In the entries below, spot each line with the word "March" and copy it.

(Page-level text extractions)
+++++
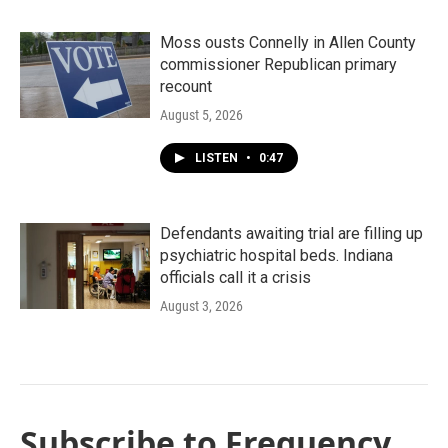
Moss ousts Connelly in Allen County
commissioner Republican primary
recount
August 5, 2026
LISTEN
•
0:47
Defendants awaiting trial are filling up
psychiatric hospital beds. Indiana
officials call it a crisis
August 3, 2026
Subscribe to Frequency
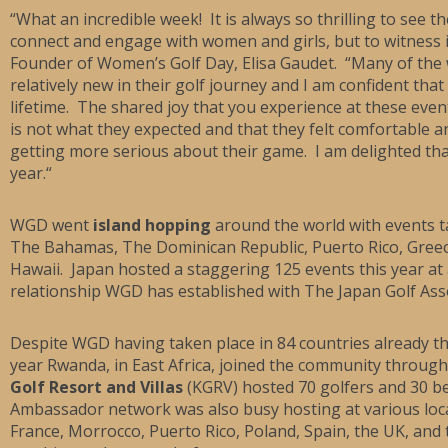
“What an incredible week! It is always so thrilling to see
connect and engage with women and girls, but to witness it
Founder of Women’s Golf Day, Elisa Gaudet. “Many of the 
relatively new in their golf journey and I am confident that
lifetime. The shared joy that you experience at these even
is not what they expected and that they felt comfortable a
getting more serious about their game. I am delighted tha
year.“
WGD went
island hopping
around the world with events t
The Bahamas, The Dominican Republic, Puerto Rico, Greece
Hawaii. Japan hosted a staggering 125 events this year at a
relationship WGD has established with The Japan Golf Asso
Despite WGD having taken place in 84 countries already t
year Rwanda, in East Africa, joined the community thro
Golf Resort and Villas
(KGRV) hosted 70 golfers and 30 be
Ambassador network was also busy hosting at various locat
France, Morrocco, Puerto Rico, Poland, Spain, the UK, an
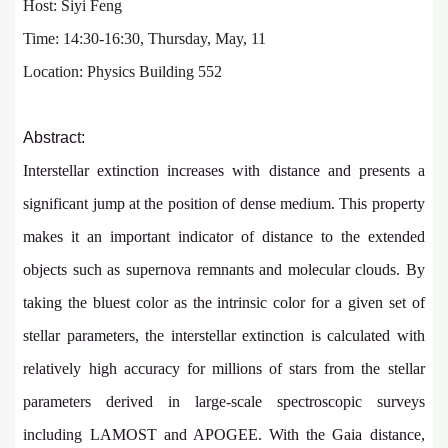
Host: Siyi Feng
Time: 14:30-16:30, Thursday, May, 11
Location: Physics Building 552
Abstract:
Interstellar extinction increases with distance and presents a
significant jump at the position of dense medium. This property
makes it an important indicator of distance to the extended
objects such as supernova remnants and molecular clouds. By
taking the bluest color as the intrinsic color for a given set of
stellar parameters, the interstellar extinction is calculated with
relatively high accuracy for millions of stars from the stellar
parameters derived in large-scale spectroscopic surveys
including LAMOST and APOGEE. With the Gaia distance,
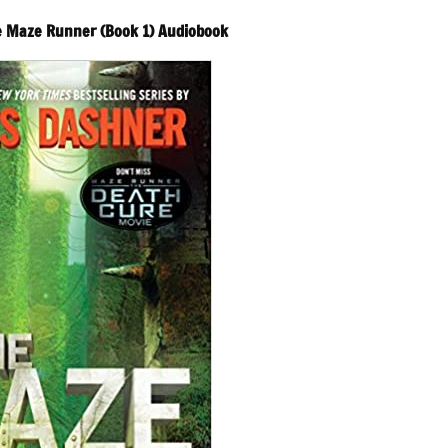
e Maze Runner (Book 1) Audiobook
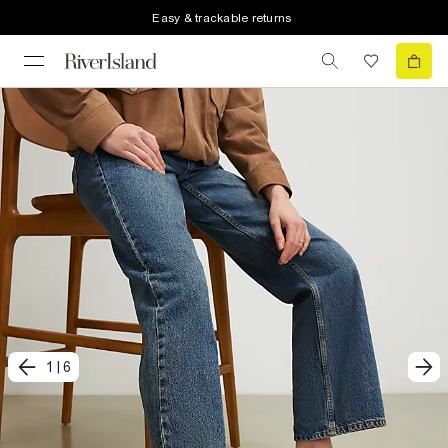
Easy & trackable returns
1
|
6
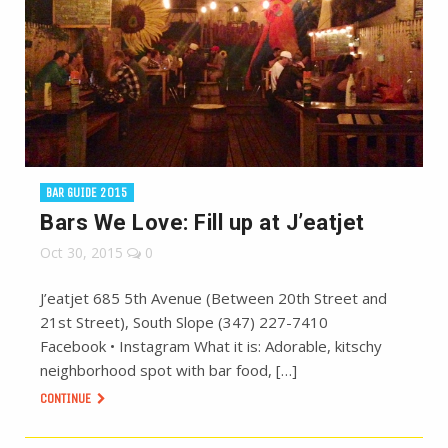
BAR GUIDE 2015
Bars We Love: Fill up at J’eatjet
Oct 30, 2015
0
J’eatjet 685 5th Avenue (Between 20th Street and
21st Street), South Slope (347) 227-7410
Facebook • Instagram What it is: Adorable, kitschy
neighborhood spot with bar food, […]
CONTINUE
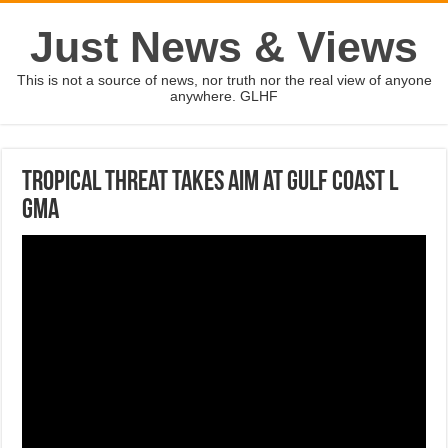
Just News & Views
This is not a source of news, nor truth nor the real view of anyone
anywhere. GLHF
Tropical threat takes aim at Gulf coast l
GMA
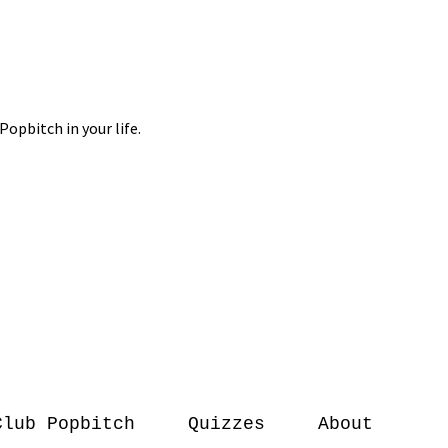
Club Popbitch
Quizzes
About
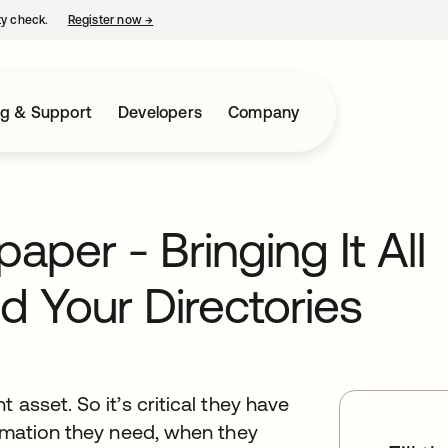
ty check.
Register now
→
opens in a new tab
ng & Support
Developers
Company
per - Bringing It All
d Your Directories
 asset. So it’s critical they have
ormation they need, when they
+++++
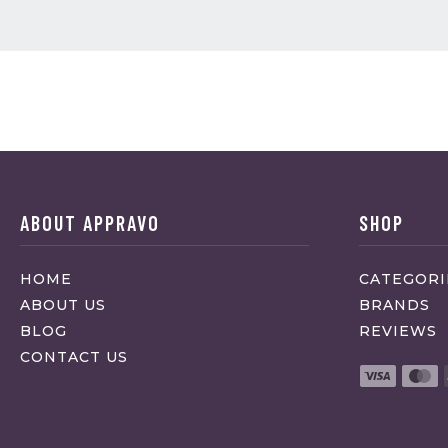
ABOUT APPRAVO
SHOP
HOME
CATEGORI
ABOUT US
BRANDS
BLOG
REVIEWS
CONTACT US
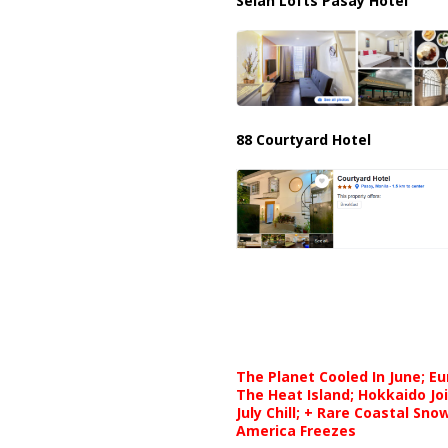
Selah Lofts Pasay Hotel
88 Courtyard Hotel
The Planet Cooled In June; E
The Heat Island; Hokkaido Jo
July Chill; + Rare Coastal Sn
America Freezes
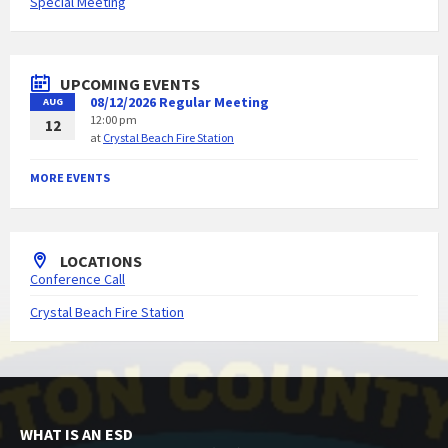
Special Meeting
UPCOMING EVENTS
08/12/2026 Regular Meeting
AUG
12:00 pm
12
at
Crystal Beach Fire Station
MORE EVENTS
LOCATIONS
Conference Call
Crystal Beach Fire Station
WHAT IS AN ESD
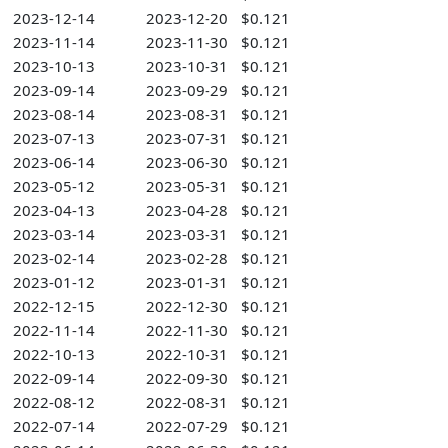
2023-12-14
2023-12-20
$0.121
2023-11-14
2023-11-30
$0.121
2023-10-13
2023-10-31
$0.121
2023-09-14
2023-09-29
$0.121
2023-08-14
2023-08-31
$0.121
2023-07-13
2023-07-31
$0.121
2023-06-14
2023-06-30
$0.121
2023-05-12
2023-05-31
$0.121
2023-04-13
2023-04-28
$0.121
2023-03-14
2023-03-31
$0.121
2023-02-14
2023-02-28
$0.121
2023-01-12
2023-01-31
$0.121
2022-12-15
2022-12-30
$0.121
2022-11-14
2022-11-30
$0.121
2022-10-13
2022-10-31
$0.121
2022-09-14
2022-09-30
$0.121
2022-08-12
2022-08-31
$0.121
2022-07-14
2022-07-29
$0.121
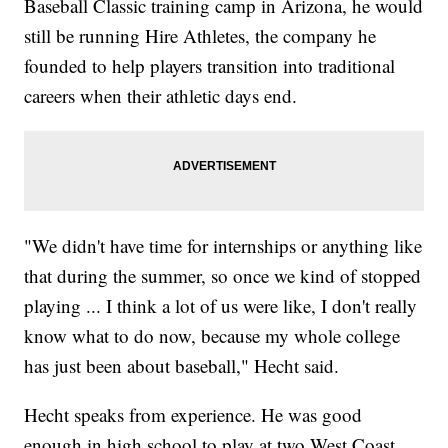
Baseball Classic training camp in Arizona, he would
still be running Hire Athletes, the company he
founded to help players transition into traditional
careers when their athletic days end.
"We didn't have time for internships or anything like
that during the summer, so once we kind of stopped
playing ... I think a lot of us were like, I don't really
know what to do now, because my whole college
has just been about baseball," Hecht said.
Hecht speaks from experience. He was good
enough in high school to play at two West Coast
+++++
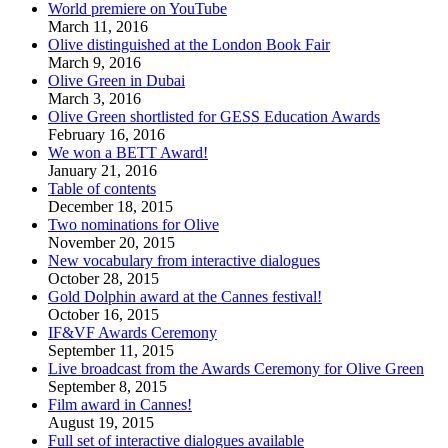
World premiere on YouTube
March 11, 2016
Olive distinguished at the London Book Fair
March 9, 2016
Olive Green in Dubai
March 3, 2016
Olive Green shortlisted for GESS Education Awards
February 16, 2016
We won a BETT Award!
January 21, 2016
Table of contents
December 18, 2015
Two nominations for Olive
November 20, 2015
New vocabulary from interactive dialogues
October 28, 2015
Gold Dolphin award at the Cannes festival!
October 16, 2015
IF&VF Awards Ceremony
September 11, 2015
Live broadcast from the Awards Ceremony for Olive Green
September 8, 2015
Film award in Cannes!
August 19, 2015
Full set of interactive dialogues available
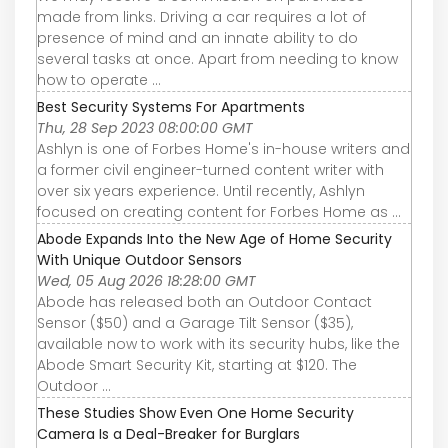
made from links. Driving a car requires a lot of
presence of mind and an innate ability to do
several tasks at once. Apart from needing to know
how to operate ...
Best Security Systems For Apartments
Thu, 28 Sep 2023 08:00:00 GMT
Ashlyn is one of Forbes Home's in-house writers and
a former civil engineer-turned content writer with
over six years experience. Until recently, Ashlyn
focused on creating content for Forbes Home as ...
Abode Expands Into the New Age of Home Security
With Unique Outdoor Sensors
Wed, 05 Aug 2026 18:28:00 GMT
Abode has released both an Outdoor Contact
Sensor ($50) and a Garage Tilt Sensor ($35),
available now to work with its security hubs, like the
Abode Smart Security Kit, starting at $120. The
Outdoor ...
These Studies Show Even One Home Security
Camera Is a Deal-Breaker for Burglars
+++++
- Response to this task -
March 11, 2016
March 9, 2016
March 3, 2016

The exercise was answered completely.